Nevermind the fact that the Obamas don't practice what they preach - giving 1% of their income to charity from 2000 to 2004 and nudging to 4.7 and 6.1 in 2005 and 2006. What concerns me is that Mrs. Obama's talk about forcing a redistribution of the pie betrays an ignorance of some simple economic principles about wealth and poverty - and the more her kinds of ideas are allowed to flourish, the harder it will be for the poor to rise out of poverty.
When we talk about who has more money than someone else - who has a bigger piece of the pie - it's important to clear up misconceptions about the "pie."

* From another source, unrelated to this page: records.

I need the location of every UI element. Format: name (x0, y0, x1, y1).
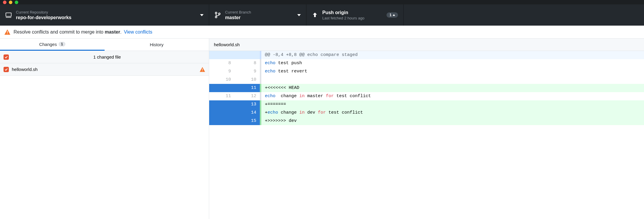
svg-rect-6 (7, 33, 8, 34)
svg-rect-0 (6, 13, 11, 16)
file-checkbox[interactable] (4, 67, 9, 72)
changes-count-badge: 1 (59, 42, 65, 47)
desktop-icon (5, 12, 12, 18)
sidebar: Changes 1 History 1 changed file hellowo… (0, 39, 209, 219)
repository-selector[interactable]: Current Repository repo-for-developerwor… (0, 4, 209, 26)
svg-rect-7 (202, 68, 203, 70)
svg-rect-8 (202, 71, 203, 71)
diff-line[interactable]: 14+echo change in dev for test conflict (209, 109, 644, 117)
push-arrow-icon (312, 12, 318, 18)
diff-line[interactable]: 13+======= (209, 100, 644, 109)
window-zoom-icon[interactable] (15, 1, 18, 4)
chevron-down-icon (297, 14, 301, 16)
conflict-warning-icon (199, 67, 205, 72)
toolbar: Current Repository repo-for-developerwor… (0, 4, 644, 26)
svg-rect-5 (7, 31, 8, 33)
diff-line[interactable]: 15+>>>>>>> dev (209, 117, 644, 125)
repo-name: repo-for-developerworks (16, 15, 200, 20)
push-label: Push origin (322, 10, 387, 15)
tab-history[interactable]: History (105, 39, 209, 51)
tab-changes[interactable]: Changes 1 (0, 39, 105, 51)
diff-line[interactable]: 11+<<<<<<< HEAD (209, 84, 644, 92)
file-list-item[interactable]: helloworld.sh (0, 63, 209, 76)
branch-name: master (225, 15, 297, 20)
push-count-badge: 1 (387, 12, 398, 18)
view-conflicts-link[interactable]: View conflicts (124, 29, 152, 35)
diff-body[interactable]: @@ -8,4 +8,8 @@ echo compare staged88ech… (209, 51, 644, 125)
branch-selector[interactable]: Current Branch master (209, 4, 306, 26)
select-all-checkbox[interactable] (4, 54, 9, 60)
diff-line[interactable]: 1010 (209, 76, 644, 84)
diff-line[interactable]: 1112echo change in master for test confl… (209, 92, 644, 100)
svg-point-3 (215, 16, 217, 18)
banner-text: Resolve conflicts and commit to merge in… (14, 29, 121, 35)
window-close-icon[interactable] (3, 1, 6, 4)
window-minimize-icon[interactable] (9, 1, 12, 4)
changed-file-count: 1 changed file (9, 54, 205, 59)
arrow-up-icon (393, 14, 395, 16)
diff-line[interactable]: 99echo test revert (209, 67, 644, 76)
push-sub: Last fetched 2 hours ago (322, 16, 387, 20)
svg-point-2 (215, 12, 217, 14)
repo-label: Current Repository (16, 10, 200, 14)
conflict-banner: Resolve conflicts and commit to merge in… (0, 26, 644, 39)
diff-line[interactable]: 88echo test push (209, 59, 644, 67)
file-name: helloworld.sh (12, 67, 199, 72)
chevron-down-icon (200, 14, 204, 16)
svg-point-4 (219, 13, 220, 15)
warning-icon (4, 29, 11, 35)
tabs: Changes 1 History (0, 39, 209, 51)
branch-label: Current Branch (225, 10, 297, 14)
changes-header: 1 changed file (0, 51, 209, 63)
diff-hunk-header: @@ -8,4 +8,8 @@ echo compare staged (209, 51, 644, 59)
diff-view: helloworld.sh @@ -8,4 +8,8 @@ echo compa… (209, 39, 644, 219)
diff-filename: helloworld.sh (209, 39, 644, 51)
push-button[interactable]: Push origin Last fetched 2 hours ago 1 (306, 4, 404, 26)
git-branch-icon (214, 12, 221, 18)
titlebar (0, 0, 644, 4)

First, it's important not to forget that the pie is always animated, and most people do not stay in the same pie share their entire lives. In Thomas Sowell's Basic Economics, he points out that:
Three-quarters of those Americans who were in the bottom 20 percent in income in 1975 were also in the top 40 percent at some point over the next 16 years. This is not surprising. After 16 years, people usually have had 16 years more experience... It would be surprising if they were not able to earn more money as a result.Second, the pie in a (mostly) free market is not of a fixed size. As resources are allowed to flow to their most productive uses, the overall standard living of the economy as a whole improves - and the pie gets bigger. The bottom 10% of wage earners in America have a much higher standard of living than the bottom 10% did fifty years ago, and also much better than 100% of wage earners in many countries where free markets have not been allowed to raise the standard of living. Even if your share of the pie doesn't change, your share is bigger when the pie gets bigger.
...When a large majority of those in the bottom 20 percent in income in 1975 were also in the top 40 percent at some point by 1991, you cannot determine the degree of income inequality between people by looking at inequality between income brackets at a given time.

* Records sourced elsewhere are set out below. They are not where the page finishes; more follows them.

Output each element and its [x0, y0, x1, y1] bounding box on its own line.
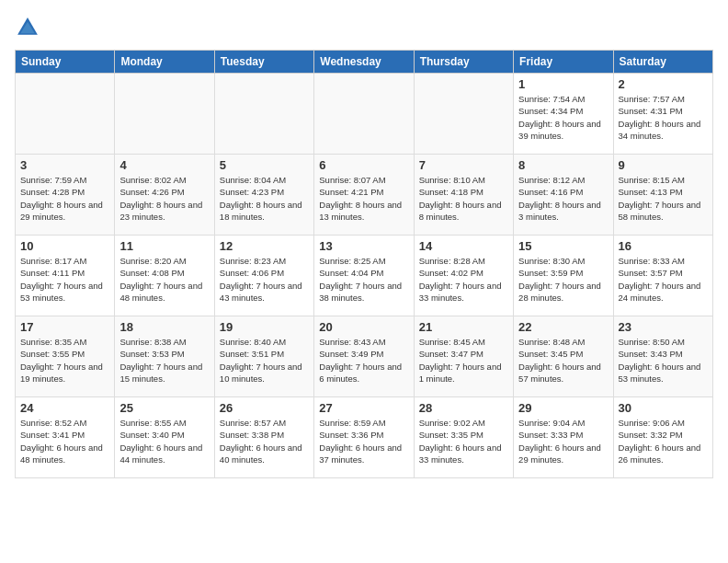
- day-number: 9: [619, 158, 708, 172]
- day-info: Sunrise: 8:12 AM Sunset: 4:16 PM Dayligh…: [518, 174, 608, 223]
- calendar-cell: 28Sunrise: 9:02 AM Sunset: 3:35 PM Dayli…: [414, 397, 513, 478]
- day-number: 27: [319, 401, 408, 415]
- day-number: 21: [419, 320, 508, 334]
- day-info: Sunrise: 8:33 AM Sunset: 3:57 PM Dayligh…: [619, 255, 708, 304]
- day-number: 16: [619, 239, 708, 253]
- day-number: 7: [419, 158, 508, 172]
- calendar-cell: 10Sunrise: 8:17 AM Sunset: 4:11 PM Dayli…: [16, 236, 115, 316]
- day-header-sunday: Sunday: [16, 51, 115, 74]
- day-header-friday: Friday: [514, 51, 613, 74]
- calendar-cell: 13Sunrise: 8:25 AM Sunset: 4:04 PM Dayli…: [314, 236, 414, 316]
- calendar-cell: 17Sunrise: 8:35 AM Sunset: 3:55 PM Dayli…: [16, 316, 115, 397]
- day-header-thursday: Thursday: [414, 51, 513, 74]
- day-number: 14: [419, 239, 508, 253]
- day-info: Sunrise: 7:54 AM Sunset: 4:34 PM Dayligh…: [518, 93, 608, 142]
- calendar-cell: 29Sunrise: 9:04 AM Sunset: 3:33 PM Dayli…: [514, 397, 613, 478]
- day-info: Sunrise: 9:02 AM Sunset: 3:35 PM Dayligh…: [419, 417, 508, 465]
- calendar-cell: [214, 74, 313, 155]
- day-number: 20: [319, 320, 408, 334]
- week-row-4: 17Sunrise: 8:35 AM Sunset: 3:55 PM Dayli…: [16, 316, 713, 397]
- day-number: 28: [419, 401, 508, 415]
- calendar-cell: 30Sunrise: 9:06 AM Sunset: 3:32 PM Dayli…: [613, 397, 712, 478]
- logo-icon: [15, 15, 40, 40]
- day-info: Sunrise: 8:48 AM Sunset: 3:45 PM Dayligh…: [518, 336, 608, 385]
- day-number: 24: [20, 401, 109, 415]
- calendar-cell: [414, 74, 513, 155]
- page-header: [15, 15, 713, 40]
- day-number: 13: [319, 239, 408, 253]
- calendar-cell: 3Sunrise: 7:59 AM Sunset: 4:28 PM Daylig…: [16, 155, 115, 236]
- day-number: 15: [518, 239, 608, 253]
- calendar-body: 1Sunrise: 7:54 AM Sunset: 4:34 PM Daylig…: [16, 74, 713, 478]
- day-info: Sunrise: 8:17 AM Sunset: 4:11 PM Dayligh…: [20, 255, 109, 304]
- calendar-cell: 21Sunrise: 8:45 AM Sunset: 3:47 PM Dayli…: [414, 316, 513, 397]
- day-info: Sunrise: 8:20 AM Sunset: 4:08 PM Dayligh…: [119, 255, 209, 304]
- calendar-cell: 15Sunrise: 8:30 AM Sunset: 3:59 PM Dayli…: [514, 236, 613, 316]
- day-info: Sunrise: 8:38 AM Sunset: 3:53 PM Dayligh…: [119, 336, 209, 385]
- week-row-5: 24Sunrise: 8:52 AM Sunset: 3:41 PM Dayli…: [16, 397, 713, 478]
- day-header-saturday: Saturday: [613, 51, 712, 74]
- calendar-cell: 1Sunrise: 7:54 AM Sunset: 4:34 PM Daylig…: [514, 74, 613, 155]
- day-number: 26: [220, 401, 309, 415]
- day-number: 3: [20, 158, 109, 172]
- day-info: Sunrise: 9:04 AM Sunset: 3:33 PM Dayligh…: [518, 417, 608, 465]
- calendar-cell: 18Sunrise: 8:38 AM Sunset: 3:53 PM Dayli…: [115, 316, 214, 397]
- day-number: 30: [619, 401, 708, 415]
- day-info: Sunrise: 8:30 AM Sunset: 3:59 PM Dayligh…: [518, 255, 608, 304]
- calendar-cell: 27Sunrise: 8:59 AM Sunset: 3:36 PM Dayli…: [314, 397, 414, 478]
- calendar-cell: 4Sunrise: 8:02 AM Sunset: 4:26 PM Daylig…: [115, 155, 214, 236]
- day-info: Sunrise: 8:02 AM Sunset: 4:26 PM Dayligh…: [119, 174, 209, 223]
- day-number: 10: [20, 239, 109, 253]
- day-info: Sunrise: 8:45 AM Sunset: 3:47 PM Dayligh…: [419, 336, 508, 385]
- calendar-cell: 5Sunrise: 8:04 AM Sunset: 4:23 PM Daylig…: [214, 155, 313, 236]
- day-info: Sunrise: 8:52 AM Sunset: 3:41 PM Dayligh…: [20, 417, 109, 465]
- day-info: Sunrise: 8:28 AM Sunset: 4:02 PM Dayligh…: [419, 255, 508, 304]
- calendar-cell: 25Sunrise: 8:55 AM Sunset: 3:40 PM Dayli…: [115, 397, 214, 478]
- calendar-cell: [115, 74, 214, 155]
- day-header-tuesday: Tuesday: [214, 51, 313, 74]
- day-header-wednesday: Wednesday: [314, 51, 414, 74]
- calendar-cell: 12Sunrise: 8:23 AM Sunset: 4:06 PM Dayli…: [214, 236, 313, 316]
- day-number: 22: [518, 320, 608, 334]
- calendar-cell: [314, 74, 414, 155]
- calendar-cell: 19Sunrise: 8:40 AM Sunset: 3:51 PM Dayli…: [214, 316, 313, 397]
- day-info: Sunrise: 8:35 AM Sunset: 3:55 PM Dayligh…: [20, 336, 109, 385]
- calendar-cell: 26Sunrise: 8:57 AM Sunset: 3:38 PM Dayli…: [214, 397, 313, 478]
- day-info: Sunrise: 8:25 AM Sunset: 4:04 PM Dayligh…: [319, 255, 408, 304]
- calendar-cell: 9Sunrise: 8:15 AM Sunset: 4:13 PM Daylig…: [613, 155, 712, 236]
- calendar-cell: 6Sunrise: 8:07 AM Sunset: 4:21 PM Daylig…: [314, 155, 414, 236]
- day-number: 19: [220, 320, 309, 334]
- day-info: Sunrise: 8:57 AM Sunset: 3:38 PM Dayligh…: [220, 417, 309, 465]
- calendar-cell: 23Sunrise: 8:50 AM Sunset: 3:43 PM Dayli…: [613, 316, 712, 397]
- day-number: 17: [20, 320, 109, 334]
- day-info: Sunrise: 7:57 AM Sunset: 4:31 PM Dayligh…: [619, 93, 708, 142]
- day-info: Sunrise: 8:55 AM Sunset: 3:40 PM Dayligh…: [119, 417, 209, 465]
- day-info: Sunrise: 8:04 AM Sunset: 4:23 PM Dayligh…: [220, 174, 309, 223]
- calendar-cell: 11Sunrise: 8:20 AM Sunset: 4:08 PM Dayli…: [115, 236, 214, 316]
- day-info: Sunrise: 8:59 AM Sunset: 3:36 PM Dayligh…: [319, 417, 408, 465]
- calendar-header-row: SundayMondayTuesdayWednesdayThursdayFrid…: [16, 51, 713, 74]
- day-info: Sunrise: 8:50 AM Sunset: 3:43 PM Dayligh…: [619, 336, 708, 385]
- day-number: 29: [518, 401, 608, 415]
- day-number: 12: [220, 239, 309, 253]
- day-number: 5: [220, 158, 309, 172]
- calendar-cell: [16, 74, 115, 155]
- day-number: 8: [518, 158, 608, 172]
- day-number: 4: [119, 158, 209, 172]
- week-row-3: 10Sunrise: 8:17 AM Sunset: 4:11 PM Dayli…: [16, 236, 713, 316]
- day-info: Sunrise: 8:10 AM Sunset: 4:18 PM Dayligh…: [419, 174, 508, 223]
- calendar-cell: 14Sunrise: 8:28 AM Sunset: 4:02 PM Dayli…: [414, 236, 513, 316]
- day-number: 25: [119, 401, 209, 415]
- calendar-cell: 8Sunrise: 8:12 AM Sunset: 4:16 PM Daylig…: [514, 155, 613, 236]
- day-number: 23: [619, 320, 708, 334]
- week-row-2: 3Sunrise: 7:59 AM Sunset: 4:28 PM Daylig…: [16, 155, 713, 236]
- day-number: 11: [119, 239, 209, 253]
- day-info: Sunrise: 9:06 AM Sunset: 3:32 PM Dayligh…: [619, 417, 708, 465]
- calendar-cell: 24Sunrise: 8:52 AM Sunset: 3:41 PM Dayli…: [16, 397, 115, 478]
- day-info: Sunrise: 8:15 AM Sunset: 4:13 PM Dayligh…: [619, 174, 708, 223]
- day-info: Sunrise: 8:40 AM Sunset: 3:51 PM Dayligh…: [220, 336, 309, 385]
- calendar-cell: 2Sunrise: 7:57 AM Sunset: 4:31 PM Daylig…: [613, 74, 712, 155]
- day-number: 6: [319, 158, 408, 172]
- week-row-1: 1Sunrise: 7:54 AM Sunset: 4:34 PM Daylig…: [16, 74, 713, 155]
- day-header-monday: Monday: [115, 51, 214, 74]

Since both the size of the pie and the relative shares within the pie change so much over time, it's completely meaningless to take a single frame snapshot of the pie and say that some people with more at one point have to give up some of their share to those with less.

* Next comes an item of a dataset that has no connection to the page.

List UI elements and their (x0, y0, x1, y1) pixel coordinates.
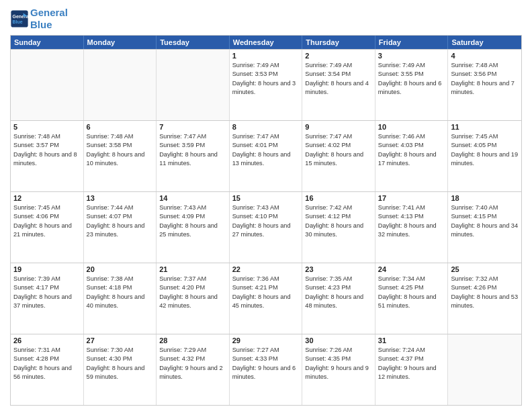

If those who have worked hard to rise through the ranks of income brackets - including the Obamas themselves - are not allowed to keep the larger share of the pie that they have earned, we will take away the entrepreneurial incentives that create the innovation that makes the pie grow and increases the standard of living for all.
What's worse than Mrs. Obama's ignorance of basic economic principles is Mr. Obama's implementation of them. His tax plan, while in many ways not as frightening as Mr. McCain claims, basically takes more money from the rich and gives it to the poor who pay no taxes. Kimberley Strassel explains this magic:
Mr. Obama will give 95% of American working families a tax cut, even though 40% of Americans today don't pay income taxes! How can our star enact such mathemagic? How can he "cut" zero? Abracadabra! It's called a "refundable tax credit." It involves the federal government taking money from those who do pay taxes, and writing checks to those who don't.While the plan is good-intentioned, like many misguided government policies, this kind of plan prevents the free market from pushing resources to their most productive uses and ends up slowing the overall improvement of the economy. As a result, some of our poorest people may temporarily end up with a little more cash - but a large portion of them will rise through the income brackets over time anyway, and the ones trapped in poverty will have fewer opportunities to rise above and cease depending on that little cash handout than they would have had otherwise.